A segunda, por sua vez, relembra e coloca um link para acesso à matéria do jornal Extra sobre o caminhão com ossos e carne no Rio de Janeiro. Ela usa quatro fontes, sendo elas: DIEESE; Rede Penssan; Instituto Nacional de Estatísticas (Chile); Governo Federal. Não há previsões, proposição de soluções, nem relação com raça e gênero, mas a fome é relacionada com outras causas. Também não é utilizado o termo “direitos humanos”.
Na reportagem publicada no dia 7 de dezembro de 2021, uma fonte foi utilizada, a Rede Penssan. Não há menção aos direitos humanos ou ao direito à alimentação, não há solução para problemas ligados à fome, nem previsões. Ao mesmo tempo, não se estabelece relação com assuntos de gênero e raça, nem são descritas causas que possivelmente levaram à fome. O caso no Rio não foi retomado. A matéria do dia 8 de dezembro de 2021 segue as mesmas características citadas na reportagem anterior.
Já a reportagem do dia 10 de dezembro de 2021 faz uma breve menção à escravidão e, com isso, aborda causas que levam ao problema da fome. Os termos “direitos humanos” e “direito fundamental” também aparecem na reportagem, em referência ao acesso à alimentação. As fontes consultadas são a Rede Penssan, o Dieese, a Sandra Maria de Freitas, e o ex-diretor da FAO e atual diretor do Instituto Fome Zero, José Graziano da Silva. Com as falas de Sandra, a reportagem alcança a temática de gênero, sendo “as milhares de ‘mães solo’ o maior contingente das vítimas da fome” (BENEVIDES; COMPARATO, 2021, documento eletrônico). A reportagem propõe soluções para os problemas apontados no decorrer do texto, além de fazer previsões com base nos dados que ela demonstra. Ela não relembra o caso no Rio.
A última reportagem, do dia 13 de dezembro de 2021, conversa com nove fontes: a Maria Lucidalva Monteiro Feliciano; a Ellen; a nota do vereador Milton Leite; o pai de Ellen, Abismael Pereira; a irmã de Ellen, Eidy Anne; o jornalista Raul Juste Lores; o IBGE; a Rede Penssan; e o secretário Carlos Bezerra Júnior.
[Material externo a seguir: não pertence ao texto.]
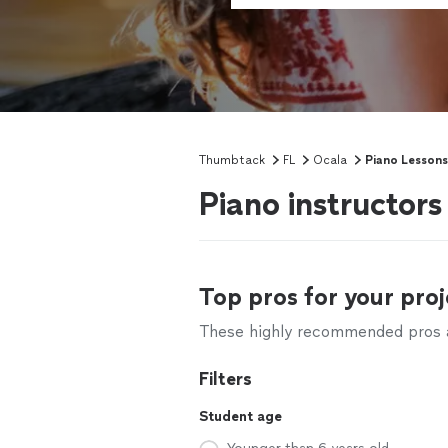
Thumbtack
FL
Ocala
Piano Lessons
Piano instructors
Top pros for your proj
These highly recommended pros ar
Filters
Student age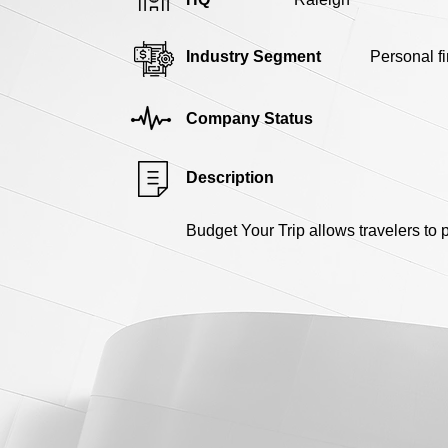
Industry Segment
Personal f
Company Status
Description
Budget Your Trip allows travelers to pl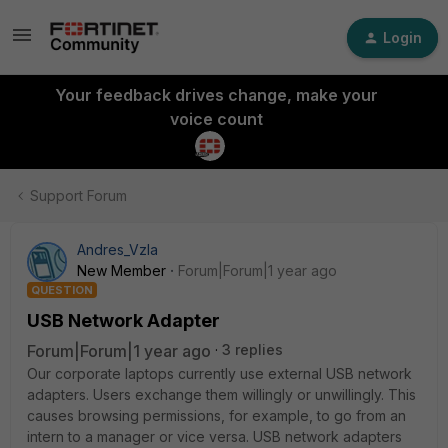
Login
Your feedback drives change, make your
voice count
Support Forum
Andres_Vzla
New Member
Forum|Forum|1 year ago
QUESTION
USB Network Adapter
Forum|Forum|1 year ago
3 replies
Our corporate laptops currently use external USB network
adapters. Users exchange them willingly or unwillingly. This
causes browsing permissions, for example, to go from an
intern to a manager or vice versa. USB network adapters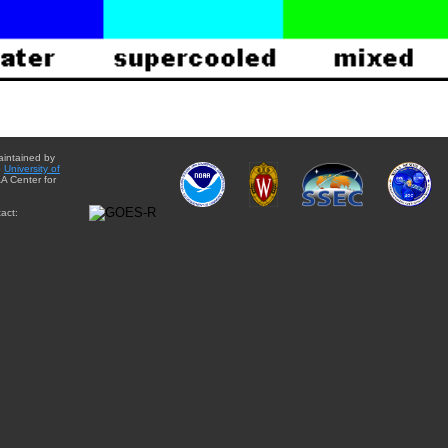
aintained by
e
University of
A Center for
act: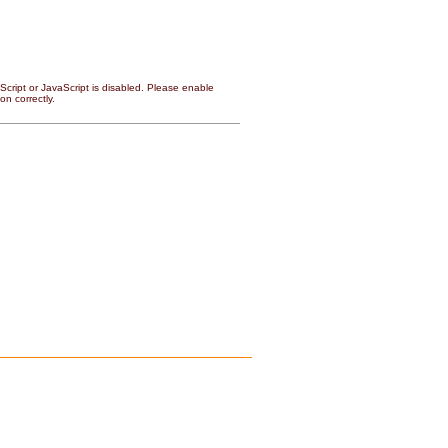
cript or JavaScript is disabled. Please enable
on correctly.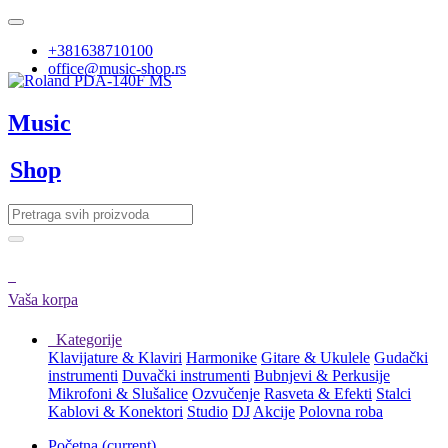
+381638710100
office@music-shop.rs
Music
Shop
Vaša korpa
Kategorije
Klavijature & Klaviri
Harmonike
Gitare & Ukulele
Gudački
instrumenti
Duvački instrumenti
Bubnjevi & Perkusije
Mikrofoni & Slušalice
Ozvučenje
Rasveta & Efekti
Stalci
Kablovi & Konektori
Studio
DJ
Akcije
Polovna roba
Početna
(current)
Não se usa o termo “direitos humanos”, mas há relação da fome com outros fatores. A matéria menciona previsões futuras, mas não cita o caso do Rio de Janeiro, nem propõe soluções.
Conclusão
O objetivo deste projeto foi analisar as reportagens produzidas pelo Correio do Brasil e pela Revista Piauí dentro do período de 29 de setembro de 2021 a 31 de dezembro do mesmo ano, intervalo próximo à notícia publicada pelo jornal Extra, em 29 de setembro, sobre um caminhão com ossos e carnes no Rio de Janeiro. Sob a ótica de alguns critérios de análise, foram estabelecidos pontos que pudessem auxiliar na observação dessas matérias e se estruturassem medidas comparativas.
A maioria das matérias não retomou o caso de repercussão internacional noticiado pelo jornal Extra, mesmo as que foram publicadas em datas mais próximas do acontecido no Rio. No entanto, a temática sobre a fome foi bastante pautada no período estudado, algumas atendendo a todos os critérios de análise e outras, apenas alguns. Cabe salientar que a maioria das fontes foram documentais ou dados, mas as reportagens optaram pela utilização de mais de uma fonte, na maior parte.
As reportagens trazem dados úteis à população e informações de serviço à comunidade. Embora se esperasse que as matérias produzidas pela Revista Piauí tivessem uma extensão textual maior, as reportagens seguiram o mesmo nível de desenvolvimento e, por vezes, utilizaram as mesmas fontes documentais.
Para estudos futuros como esse, é interessante ampliar o período pesquisado e detalhar mais aspectos a serem observados, bem como procurar outros critérios de análise possíveis para aplicação.